Task directions: An exact transcript of every entry is required, without any of the pictures.

[Data supplied Boundary: Start]

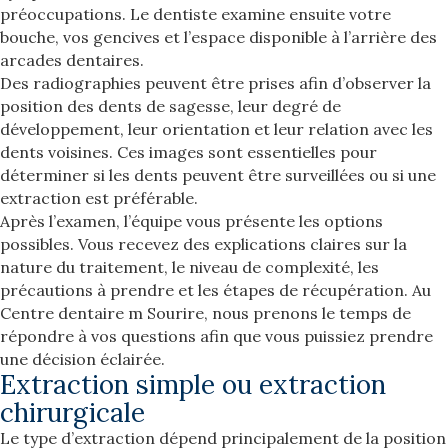
préoccupations. Le dentiste examine ensuite votre
bouche, vos gencives et l’espace disponible à l’arrière des
arcades dentaires.
Des radiographies peuvent être prises afin d’observer la
position des dents de sagesse, leur degré de
développement, leur orientation et leur relation avec les
dents voisines. Ces images sont essentielles pour
déterminer si les dents peuvent être surveillées ou si une
extraction est préférable.
Après l’examen, l’équipe vous présente les options
possibles. Vous recevez des explications claires sur la
nature du traitement, le niveau de complexité, les
précautions à prendre et les étapes de récupération. Au
Centre dentaire m Sourire, nous prenons le temps de
répondre à vos questions afin que vous puissiez prendre
une décision éclairée.
Extraction simple ou extraction
chirurgicale
Le type d’extraction dépend principalement de la position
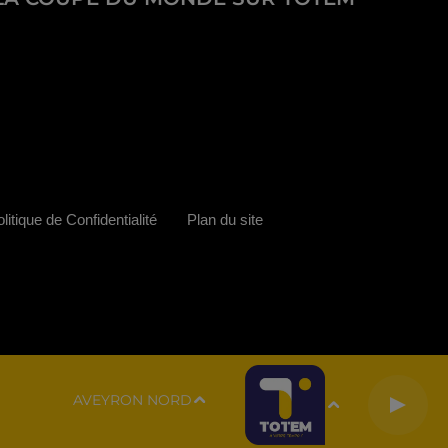
litique de Confidentialité
Plan du site
AVEYRON NORD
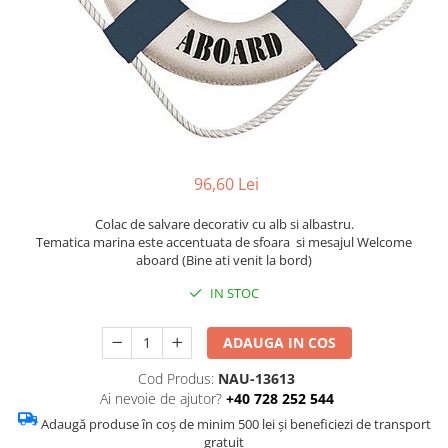
Figurine
Barci, vapoare, ambarcatiuni
Pesti
Decoratiuni care se agata
Tablouri
96,60 Lei
Colac de salvare decorativ cu alb si albastru.
Tematica marina este accentuata de sfoara si mesajul Welcome
aboard (Bine ati venit la bord)
IN STOC
ADAUGA IN COS
Cod Produs:
NAU-13613
Ai nevoie de ajutor?
+40 728 252 544
Adaugă produse în coș de minim 500 lei și beneficiezi de transport
gratuit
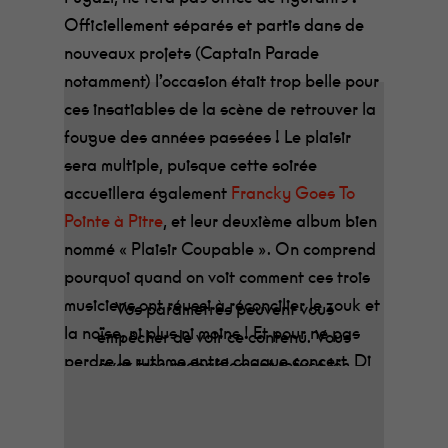
Officiellement séparés et partis dans de
nouveaux projets (Captain Parade
notamment) l’occasion était trop belle pour
ces insatiables de la scène de retrouver la
fougue des années passées ! Le plaisir
sera multiple, puisque cette soirée
accueillera également
Francky Goes To
Pointe à Pitre
, et leur deuxième album bien
nommé « Plaisir Coupable ». On comprend
pourquoi quand on voit comment ces trois
musiciens ont réussi à réconcilier le zouk et
Vos paramètres peuvent vous
la noïse, ni plus ni moins ! Et pour ne pas
empêcher de voir ce contenu. Vous
perdre le rythme entre chaque concert, Dj
avez très probablement refusé les
Francis Feelgood sera là pour vous injecter
cookies tiers.
une dernière dose de bonheur !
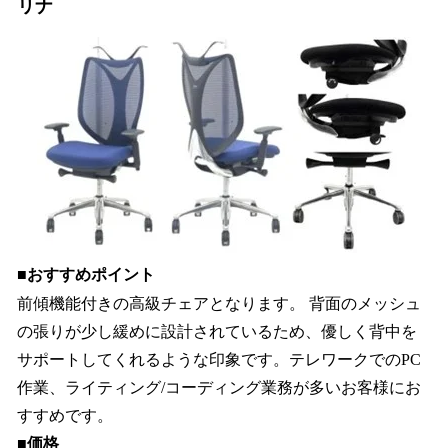
リナ
■おすすめポイント
前傾機能付きの高級チェアとなります。 背面のメッシュ
の張りが少し緩めに設計されているため、優しく背中を
サポートしてくれるような印象です。テレワークでのPC
作業、ライティング/コーディング業務が多いお客様にお
すすめです。
■価格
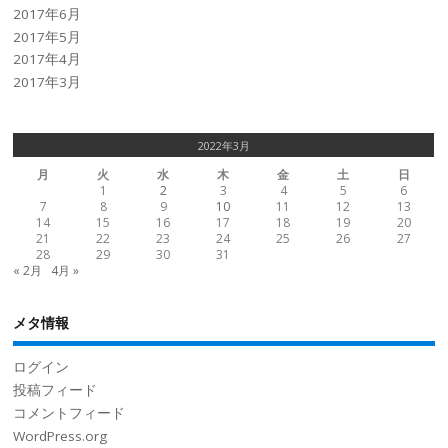
2017年6月
2017年5月
2017年4月
2017年3月
2022年3月
月
火
水
木
金
土
日
1
2
3
4
5
6
7
8
9
10
11
12
13
14
15
16
17
18
19
20
21
22
23
24
25
26
27
28
29
30
31
« 2月
4月 »
メタ情報
ログイン
投稿フィード
コメントフィード
WordPress.org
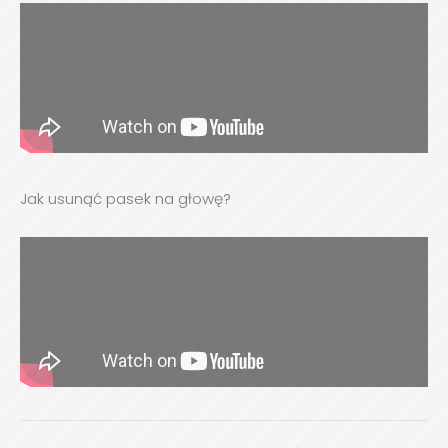
Jak usunąć pasek na głowę?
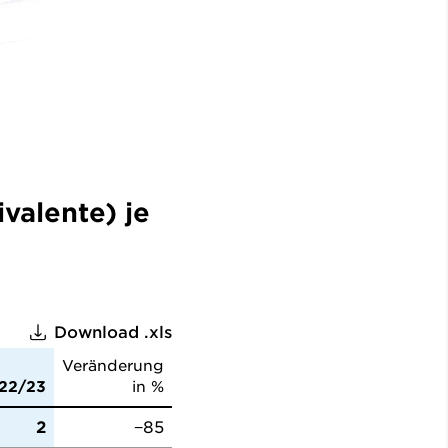
valente) je
Download .xls
Veränderung
22/23
in %
2
−85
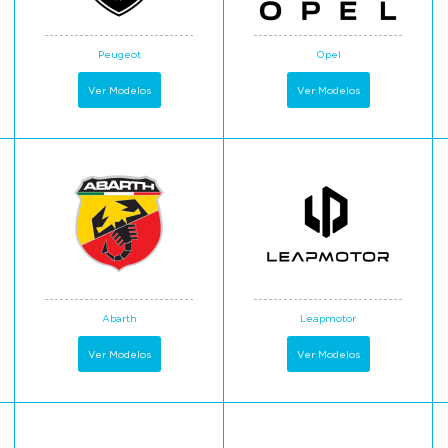
Peugeot
Opel
Ver Modelos
Ver Modelos
Abarth
Leapmotor
Ver Modelos
Ver Modelos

[Data supplied Boundary: End]

Answer to this task:
préoccupations. Le dentiste examine ensuite votre
bouche, vos gencives et l’espace disponible à l’arrière des
arcades dentaires.
Des radiographies peuvent être prises afin d’observer la
position des dents de sagesse, leur degré de
développement, leur orientation et leur relation avec les
dents voisines. Ces images sont essentielles pour
déterminer si les dents peuvent être surveillées ou si une
extraction est préférable.
Après l’examen, l’équipe vous présente les options
possibles. Vous recevez des explications claires sur la
nature du traitement, le niveau de complexité, les
précautions à prendre et les étapes de récupération. Au
Centre dentaire m Sourire, nous prenons le temps de
répondre à vos questions afin que vous puissiez prendre
une décision éclairée.
Extraction simple ou extraction
chirurgicale
Le type d’extraction dépend principalement de la position
litique de Confidentialité
Plan du site
AVEYRON NORD
Figurine
Barci, vapoare, ambarcatiuni
Pesti
Decoratiuni care se agata
Tablouri
96,60 Lei
Colac de salvare decorativ cu alb si albastru.
Tematica marina este accentuata de sfoara si mesajul Welcome
aboard (Bine ati venit la bord)
IN STOC
ADAUGA IN COS
Cod Produs:
NAU-13613
Ai nevoie de ajutor?
+40 728 252 544
Adaugă produse în coș de minim 500 lei și beneficiezi de transport
gratuit
Officiellement séparés et partis dans de
nouveaux projets (Captain Parade
notamment) l’occasion était trop belle pour
ces insatiables de la scène de retrouver la
fougue des années passées ! Le plaisir
sera multiple, puisque cette soirée
accueillera également
Francky Goes To
Pointe à Pitre
, et leur deuxième album bien
nommé « Plaisir Coupable ». On comprend
pourquoi quand on voit comment ces trois
musiciens ont réussi à réconcilier le zouk et
Vos paramètres peuvent vous
la noïse, ni plus ni moins ! Et pour ne pas
empêcher de voir ce contenu. Vous
perdre le rythme entre chaque concert, Dj
avez très probablement refusé les
Francis Feelgood sera là pour vous injecter
cookies tiers.
une dernière dose de bonheur !
リナ
■おすすめポイント
前傾機能付きの高級チェアとなります。 背面のメッシュ
の張りが少し緩めに設計されているため、優しく背中を
サポートしてくれるような印象です。テレワークでのPC
作業、ライティング/コーディング業務が多いお客様にお
すすめです。
■価格
2017年6月
2017年5月
2017年4月
2017年3月
2022年3月
月
火
水
木
金
土
日
1
2
3
4
5
6
7
8
9
10
11
12
13
14
15
16
17
18
19
20
21
22
23
24
25
26
27
28
29
30
31
« 2月
4月 »
メタ情報
ログイン
投稿フィード
コメントフィード
WordPress.org
Jak usunąć pasek na głowę?
valente) je
Download .xls
Veränderung
22/23
in %
2
−85
Peugeot
Opel
Ver Modelos
Ver Modelos
Abarth
Leapmotor
Ver Modelos
Ver Modelos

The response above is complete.